There are plenty of ways to constrain tree growth: enforcing statistical significance at each decision, setting minimum number of samples per leaf, constraining the depth, etc. I won't discuss it further here, but I wanted to take this example to the end while demonstrating that overfitting does certainly need to be addressed when growing decision trees in the wild.
Entropy is the quantification of uncertainty in data. With a coin flip, certainty is knowing on what side it will land before you flip it. In a game of poker, certainty is knowing the result of the next draw. In the case of how we framed the iris dataset, certainty is knowing what species of iris a given sample is just by looking at its sepal and petal dimensions.
The more uncertain, the higher the entropy. You are least certain of the outcome of a coin flip when the coin is fair. You starting gaining more certainty of what the next card will be in a poker game if you see other cards already dealt. Knowing nothing about the dimensions of the iris' sepal or petal, we are totally uncertain what species we're looking at. The graph we'll use to illustrate this is that same graph you'll see in every probability text book:
Along the x-axis, you'll find the probability of one state in a two state system (think of a coin flip - heads and tails). Along the y-axis, you'll find entropy. If the probability of heads is 50%, then the probability of tails is 50% and you have a fair coin. 'Fair' is to say we are totally uncertain of the result of the next coin flip, making this point the point with the highest entropy. The rest of the graph is symmetrical around this point. If heads has a 40% chance, then tails has a 60% chance. If heads has a 60% chance, then tails has a 40% chance. The entropy calculation doesn't care what label we apply to each state; only that there is a state with 40% likeliness and a state with 60% likeliness. The more biased a coin flip, the further from 50% the two states will be, and the closer to 0 our uncertainty (entropy) is.

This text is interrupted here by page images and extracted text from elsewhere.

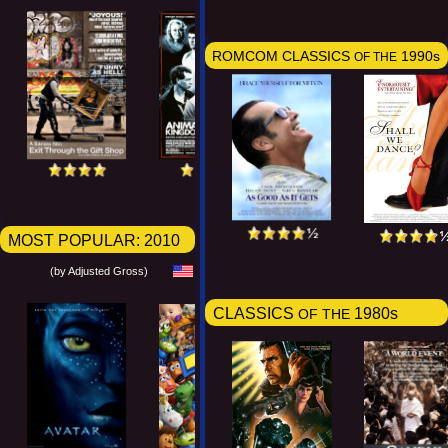
ROMCOM CLASSICS
1990s
OF THE
MOST POPULAR:
2010
(by Adjusted Gross)
CLASSICS
1980s
OF THE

The same rules apply for decision trees with the three-state iris dataset. At any given leaf, the more biased the contained sample is, the less entropy it will have. Looking at the result of the decision in our depth=1 decision tree, we'll see two subsets of data. In the left leaf, you'll see entropy is now 0.0 because we are certain to have an iris of the first species. In the right leaf, entropy is 1.0 because we have an even choice between two classes (which works out to be the same as a unbiased coin flip). The total entropy post-choice is the left leaf's 0.0 plus the right leaf's 1.0 giving a total of 1.0. Compared to the original dataset's 1.58, the first decision results in a drop in entropy of 0.58.

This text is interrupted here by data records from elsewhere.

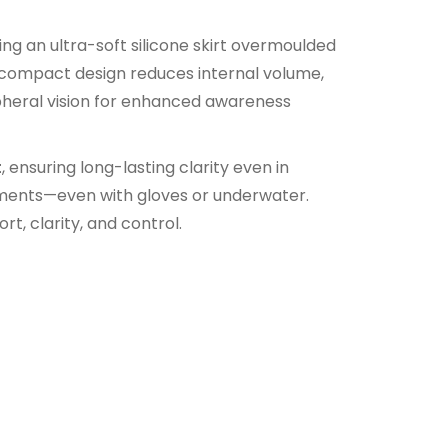
ng an ultra-soft silicone skirt overmoulded
ts compact design reduces internal volume,
pheral vision for enhanced awareness
t
, ensuring long-lasting clarity even in
stments—even with gloves or underwater.
t, clarity, and control.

Let's use what we know now about entropy to see how the decision tree algorithm chooses its boundaries. The algorithm wants to pick the next decision that brings the most order to the dataset. We can search for this by calculating the total entropy that results for each possible decision.

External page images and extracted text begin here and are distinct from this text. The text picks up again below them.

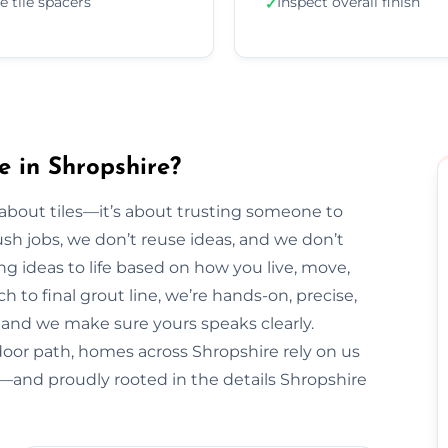
e tile spacers
Inspect overall finish
✓
e in Shropshire?
t about tiles—it’s about trusting someone to
sh jobs, we don’t reuse ideas, and we don’t
ng ideas to life based on how you live, move,
h to final grout line, we’re hands-on, precise,
y, and we make sure yours speaks clearly.
door path, homes across Shropshire rely on us
al—and proudly rooted in the details Shropshire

In the same way we just evaluated the chosen decision boundary, let's evaluate every possible decision boundary for petal length and graph the result.
In the bottom graph, we see the scatterplot like before. In the upper graph, we see the total entropy that would result from drawing the decision boundary at the given petal length. Note how both graph are aligned and sharing the same x-axis. Drawing a decision at 4 cm will result in an entropy of 1.7 as seen at the same place in the upper graph. We now see that choosing a decision boundary somewhere within 1.9 and 3.0 results in the lowest possible amount of entropy, which is precisely what the algorithm did.
In practice, the algorithm has to search across all possible decision boundaries across all available variables. On this dataset, it works out that petal length and petal width both have decision boundaries that can result in our minimum entropy of 1.0, but the algorithm arbitrarily chose petal length in our example.
In summary: The decision tree grows sequences of choices to categorize data where each choice is made to minimize entropy in the resulting data.